VOA-ISLAMNEWS.COM, KOLOMBIA – Hujan lebat menyebabkan sungai di selatan Kolombia meluap, hingga memicu banjir bandang dahsyat yang menerjang rumah-rumah, sedikitnya 154 orang tewas.

Presiden Kolombia Juan Manuel Santos mengatakan pada hari Sabtu (01/02) bahwa setidaknya 154 orang telah tewas karena terseret arus sungai dan tanah longsor di Mocoa, sebuah kota yang dihuni 350.000 orang yang terletak di dekat perbatasan Kolombia dan Ekuador.

Presiden Kolombia telah berada di Mocoa untuk mengawasi secara langsung jalannya operasi penyelamatan. Sebelumnya, Dia mengatakan di akun Twitter-nya bahwa perjalanan ke ibukota Mocoa dari Putumayo akan “memperhatikan korban tragedi ini, yang menyebabkan semua rakyat Kolombia berduka”.

Sebelumnya pada hari itu, komandan polisi Kolonel Omar Bonilla mengatakan kepada stasiun radio lokal Caracol bahwa tanah longsor telah menewaskan sedikitnya 93 orang, dan menambahkan bahwa ratusan lainnya mengalami luka-luka dalam tragedi itu.

Sungai dilaporkan meluap semalam, kata badan bencana nasional Kolombia, Carlos Ivan Marquez, dan menambahkan bahwa angka kematian bisa terus naik karena banyak yang masih hilang di berbagai daerah yang terkena dampak banjir.

“Ratusan keluarga” belum ditemukan, kata gubernur Sorrel Aroca dari departemen Putumayo, dan menyebut bahwa ‘tragedi seperti ini belum pernah terjadi sebelumnya’.

Pusat penanggulangan bencana pun dibentuk, yang terdiri dari para pejabat lokal, unit militer, polisi dan tim penyelamat untuk lebih memudahkan penanganan, pencarian dan operasi penyelamatan.

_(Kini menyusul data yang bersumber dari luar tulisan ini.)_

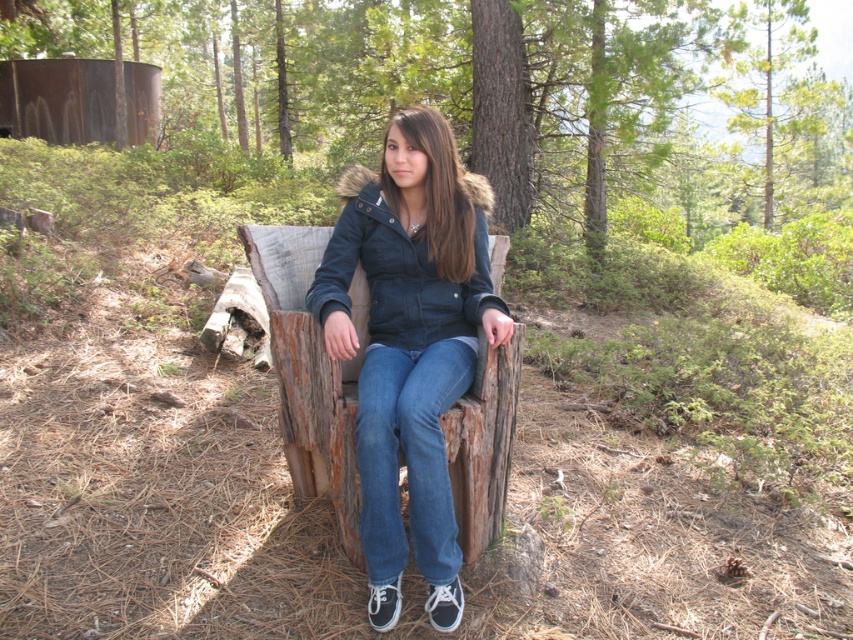 You are a hiker who wants to know which item of clothing is larger between the denim jacket at center and the denim at center. Which one is bigger?

The denim jacket at center is bigger than the denim at center.

You are a photographer trying to capture the scene with the denim jacket at center and denim at center. Which object should you adjust your camera focus to first if you want to ensure both are in focus, considering their positions?

You should focus on the denim jacket at center first because it is closer to the camera than the denim at center, ensuring both will be in focus when using depth of field properly.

“Kami telah mengirim tim berjumlah 150 orang dan perlengkapan agar segera bekerja,” kata kepala unit bencana nasional, Carlos Ivan Marquez.

Walikota Mocoa Jose Antonio Castro mengatakan sejumlah lingkungan di kota itu telah rata dengan tanah. “Ini adalah daerah yang besar. Sebagian besar dari banyak rumah baru saja diratakan oleh longsoran salju. Mereka mampu keluar tapi rumah di 17 lingkungan telah terhapus,” kata Castro.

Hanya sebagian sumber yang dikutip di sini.